START EXTRACTED INFORMATION
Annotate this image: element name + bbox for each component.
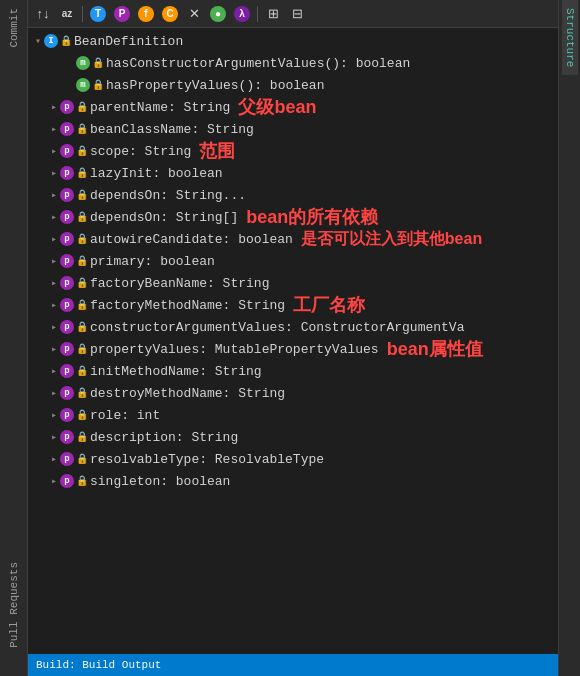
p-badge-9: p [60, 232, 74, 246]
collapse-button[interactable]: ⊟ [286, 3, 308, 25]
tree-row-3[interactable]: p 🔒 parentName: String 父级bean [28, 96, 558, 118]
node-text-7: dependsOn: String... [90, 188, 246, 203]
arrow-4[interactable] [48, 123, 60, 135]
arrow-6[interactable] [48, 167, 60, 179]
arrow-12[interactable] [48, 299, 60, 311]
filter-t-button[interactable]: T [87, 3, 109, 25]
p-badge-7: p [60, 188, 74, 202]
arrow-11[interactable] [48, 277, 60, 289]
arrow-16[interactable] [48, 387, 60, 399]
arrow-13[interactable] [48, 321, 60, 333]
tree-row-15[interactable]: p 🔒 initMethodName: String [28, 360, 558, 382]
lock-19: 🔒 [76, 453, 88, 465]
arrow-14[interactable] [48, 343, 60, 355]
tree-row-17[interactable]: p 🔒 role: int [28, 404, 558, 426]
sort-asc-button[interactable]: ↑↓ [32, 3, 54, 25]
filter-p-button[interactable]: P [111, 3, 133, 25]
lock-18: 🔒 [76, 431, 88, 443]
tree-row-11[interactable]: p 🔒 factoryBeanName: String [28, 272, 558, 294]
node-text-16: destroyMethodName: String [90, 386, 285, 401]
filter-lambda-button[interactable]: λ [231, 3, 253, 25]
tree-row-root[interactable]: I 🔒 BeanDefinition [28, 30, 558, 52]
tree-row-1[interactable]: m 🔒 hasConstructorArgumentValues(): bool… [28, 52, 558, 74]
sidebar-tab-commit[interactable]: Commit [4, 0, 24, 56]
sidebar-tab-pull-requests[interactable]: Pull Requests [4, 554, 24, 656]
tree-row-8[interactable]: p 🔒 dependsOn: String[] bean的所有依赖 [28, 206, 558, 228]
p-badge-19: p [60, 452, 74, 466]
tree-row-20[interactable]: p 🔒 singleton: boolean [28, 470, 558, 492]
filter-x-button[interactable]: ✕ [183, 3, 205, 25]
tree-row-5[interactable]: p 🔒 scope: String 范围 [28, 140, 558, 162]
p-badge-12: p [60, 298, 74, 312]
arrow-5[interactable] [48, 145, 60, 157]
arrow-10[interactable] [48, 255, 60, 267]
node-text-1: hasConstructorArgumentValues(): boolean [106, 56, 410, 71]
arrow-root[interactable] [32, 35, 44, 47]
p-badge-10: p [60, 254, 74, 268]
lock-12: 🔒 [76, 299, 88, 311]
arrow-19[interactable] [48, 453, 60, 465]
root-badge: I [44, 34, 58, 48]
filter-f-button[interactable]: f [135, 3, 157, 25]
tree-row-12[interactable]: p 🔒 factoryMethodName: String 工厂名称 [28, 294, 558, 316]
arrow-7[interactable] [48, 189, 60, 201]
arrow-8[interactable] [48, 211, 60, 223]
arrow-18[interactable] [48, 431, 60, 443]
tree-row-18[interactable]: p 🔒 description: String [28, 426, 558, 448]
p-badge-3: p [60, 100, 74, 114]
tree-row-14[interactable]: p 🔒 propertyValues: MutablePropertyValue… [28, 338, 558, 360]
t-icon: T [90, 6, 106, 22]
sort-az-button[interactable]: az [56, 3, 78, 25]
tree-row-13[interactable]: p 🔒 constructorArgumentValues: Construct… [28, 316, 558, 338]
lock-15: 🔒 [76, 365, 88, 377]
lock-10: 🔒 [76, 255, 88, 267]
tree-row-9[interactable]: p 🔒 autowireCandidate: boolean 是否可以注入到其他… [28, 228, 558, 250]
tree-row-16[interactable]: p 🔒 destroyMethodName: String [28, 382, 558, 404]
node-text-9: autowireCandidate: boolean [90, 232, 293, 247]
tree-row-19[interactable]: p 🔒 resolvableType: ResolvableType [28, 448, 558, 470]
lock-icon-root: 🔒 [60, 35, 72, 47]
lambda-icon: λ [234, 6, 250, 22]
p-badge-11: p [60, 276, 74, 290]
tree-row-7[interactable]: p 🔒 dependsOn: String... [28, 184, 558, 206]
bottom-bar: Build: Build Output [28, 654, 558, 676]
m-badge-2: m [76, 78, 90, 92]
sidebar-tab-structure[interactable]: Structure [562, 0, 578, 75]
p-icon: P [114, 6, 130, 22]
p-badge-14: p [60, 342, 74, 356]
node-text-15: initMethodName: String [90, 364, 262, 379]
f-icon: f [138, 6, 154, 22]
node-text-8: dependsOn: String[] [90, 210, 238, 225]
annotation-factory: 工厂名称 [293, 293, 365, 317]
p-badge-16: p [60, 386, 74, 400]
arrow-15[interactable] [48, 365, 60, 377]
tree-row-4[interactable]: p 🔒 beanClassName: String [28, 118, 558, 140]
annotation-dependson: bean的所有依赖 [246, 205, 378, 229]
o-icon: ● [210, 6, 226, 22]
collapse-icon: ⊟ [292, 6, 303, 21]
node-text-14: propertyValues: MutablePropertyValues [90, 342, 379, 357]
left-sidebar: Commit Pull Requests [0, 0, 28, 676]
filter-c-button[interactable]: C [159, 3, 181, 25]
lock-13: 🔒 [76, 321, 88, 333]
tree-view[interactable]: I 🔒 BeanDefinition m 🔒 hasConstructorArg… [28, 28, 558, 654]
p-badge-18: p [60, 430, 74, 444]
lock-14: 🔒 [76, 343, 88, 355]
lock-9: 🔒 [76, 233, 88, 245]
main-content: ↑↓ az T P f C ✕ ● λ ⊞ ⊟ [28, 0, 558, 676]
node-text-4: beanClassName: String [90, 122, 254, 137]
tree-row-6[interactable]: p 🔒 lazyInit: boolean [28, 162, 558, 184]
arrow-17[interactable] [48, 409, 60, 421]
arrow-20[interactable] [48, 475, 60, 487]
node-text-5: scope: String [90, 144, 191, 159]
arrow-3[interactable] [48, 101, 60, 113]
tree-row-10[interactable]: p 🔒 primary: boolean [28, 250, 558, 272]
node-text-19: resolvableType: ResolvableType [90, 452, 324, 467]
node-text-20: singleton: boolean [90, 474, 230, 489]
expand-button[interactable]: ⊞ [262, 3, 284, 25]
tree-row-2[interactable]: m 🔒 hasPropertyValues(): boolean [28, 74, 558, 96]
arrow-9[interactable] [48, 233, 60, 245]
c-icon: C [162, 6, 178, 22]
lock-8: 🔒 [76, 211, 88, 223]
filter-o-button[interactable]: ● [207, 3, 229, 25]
END EXTRACTED INFORMATION
START EXTRACTED INFORMATION
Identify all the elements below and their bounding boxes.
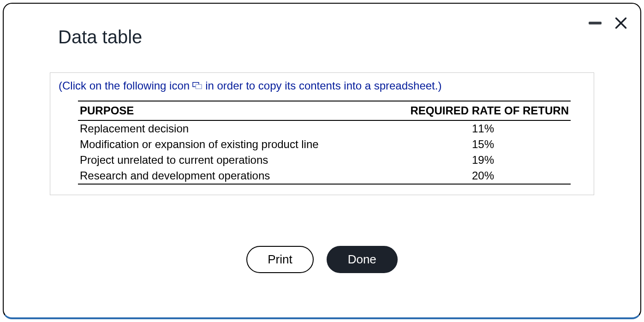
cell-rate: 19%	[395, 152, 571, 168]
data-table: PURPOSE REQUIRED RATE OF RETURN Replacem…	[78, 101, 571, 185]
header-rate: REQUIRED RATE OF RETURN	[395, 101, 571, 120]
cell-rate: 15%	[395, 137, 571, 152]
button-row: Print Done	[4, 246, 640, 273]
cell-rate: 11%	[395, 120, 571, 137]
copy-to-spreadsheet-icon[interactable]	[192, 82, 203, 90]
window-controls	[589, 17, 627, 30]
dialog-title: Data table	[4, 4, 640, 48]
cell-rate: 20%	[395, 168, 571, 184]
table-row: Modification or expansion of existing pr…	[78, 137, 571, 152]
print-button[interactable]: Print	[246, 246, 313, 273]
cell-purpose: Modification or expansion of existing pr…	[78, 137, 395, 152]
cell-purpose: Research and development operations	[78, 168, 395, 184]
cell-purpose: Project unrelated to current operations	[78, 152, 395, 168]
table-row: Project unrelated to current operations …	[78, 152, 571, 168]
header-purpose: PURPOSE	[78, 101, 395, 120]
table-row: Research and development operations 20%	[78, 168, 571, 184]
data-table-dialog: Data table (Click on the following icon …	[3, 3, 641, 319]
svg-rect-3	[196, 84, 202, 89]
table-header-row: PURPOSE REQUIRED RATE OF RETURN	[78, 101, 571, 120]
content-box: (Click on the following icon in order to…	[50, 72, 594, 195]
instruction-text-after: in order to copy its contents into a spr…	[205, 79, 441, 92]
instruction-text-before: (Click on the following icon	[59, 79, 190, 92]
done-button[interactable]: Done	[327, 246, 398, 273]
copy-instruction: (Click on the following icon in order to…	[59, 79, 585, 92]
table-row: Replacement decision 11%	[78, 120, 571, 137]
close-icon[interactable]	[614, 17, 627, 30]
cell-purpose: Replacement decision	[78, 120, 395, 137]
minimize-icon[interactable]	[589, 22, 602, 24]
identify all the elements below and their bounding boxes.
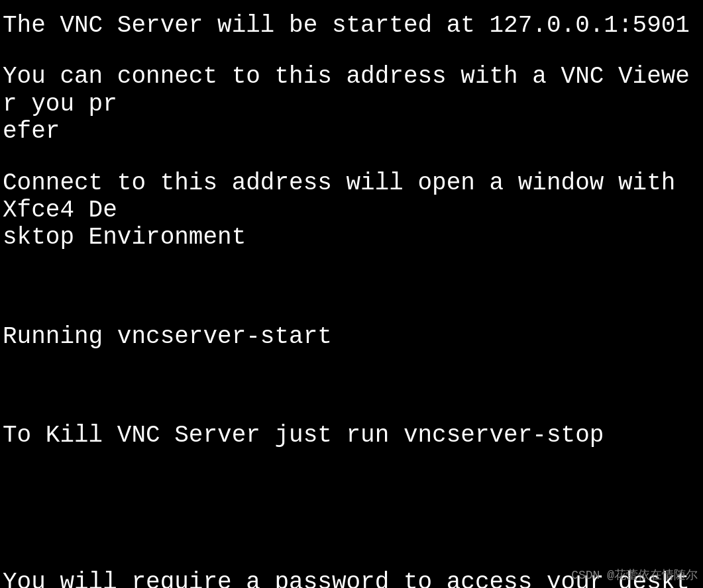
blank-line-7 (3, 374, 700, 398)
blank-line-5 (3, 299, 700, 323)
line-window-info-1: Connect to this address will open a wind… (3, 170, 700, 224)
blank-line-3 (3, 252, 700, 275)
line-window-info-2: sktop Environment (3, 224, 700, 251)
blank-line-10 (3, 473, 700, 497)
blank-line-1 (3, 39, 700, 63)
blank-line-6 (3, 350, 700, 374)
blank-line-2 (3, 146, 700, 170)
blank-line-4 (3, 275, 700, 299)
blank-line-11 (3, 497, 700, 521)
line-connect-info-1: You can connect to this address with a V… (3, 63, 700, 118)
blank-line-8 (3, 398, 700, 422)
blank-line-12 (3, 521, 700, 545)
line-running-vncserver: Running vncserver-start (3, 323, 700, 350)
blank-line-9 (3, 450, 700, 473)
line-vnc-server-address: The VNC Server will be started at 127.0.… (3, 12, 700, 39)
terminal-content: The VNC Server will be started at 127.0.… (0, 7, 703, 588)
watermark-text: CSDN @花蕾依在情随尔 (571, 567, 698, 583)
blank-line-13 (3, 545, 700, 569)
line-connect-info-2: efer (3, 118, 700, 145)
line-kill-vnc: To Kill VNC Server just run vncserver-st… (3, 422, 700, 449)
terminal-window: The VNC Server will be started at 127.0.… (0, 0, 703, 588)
END EXTRACTED INFORMATION
◆ **AIM OF THE EXERCISE**: Each line above that carries the string "sort" has to be returned.

◆ **TASK RESULT**:
sort-asc-button[interactable]: ↑↓ [32, 3, 54, 25]
sort-az-button[interactable]: az [56, 3, 78, 25]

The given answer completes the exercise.